FastLAS

Fast Learning from Answer Sets

CAVIAR Experiments

This experiment was based on the CAVIAR video dataset from:

Fisher, R.; Santos-Victor, J.; and Crowley, J. 2004. CAVIAR: Context aware vision using image-based active recognition. http://homepages.inf.ed.ac.uk/rbf/CAVIARDATA1/.

We used the version of the dataset as used by the authors of the OLED system:

Katzouris, N.; Artikis, A.; and Paliouras, G. 2016. Online learning of event definitions. Theory and Practice of Logic Programming 16(5-6):817–833

The goal is to learn rules that can be used to predict when two people are meeting.

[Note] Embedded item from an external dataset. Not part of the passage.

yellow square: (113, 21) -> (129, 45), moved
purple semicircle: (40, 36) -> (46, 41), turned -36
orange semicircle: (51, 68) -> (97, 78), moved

In our AAAI 2020 paper, we also ran the ILASP (Inductive Learning of Answer Set Programs) system on the same dataset. The ILASP and FastLAS input files, together with scripts for running the experiments are available here.

The original dataset included event calculus axioms in the background knowledge. The learned rules were then about the initiating and terminating conditions of the meeting event. This relies on non-observational predicate learning, which is not supported by the current FastLAS system. We therefore derived the initiatedAt and terminatedAt examples from the data and gave these to FastLAS directly. For fairness, we also did the same for our comparison with ILASP (for which this simplification is unnecessary as ILASP does support non-observational predicate learning, and has previously been applied to the original version of the dataset).

To run the learning, run:

./run_learning.rb *system_name* > results_*system_name*.json

Where *system_name* should be replaced with either FastLAS or ILASP. To run the ILASP experiments, you will need to install ILASP.

To run the testing, run:

./run_test.rb *system_name*

This script will output a summary of the results.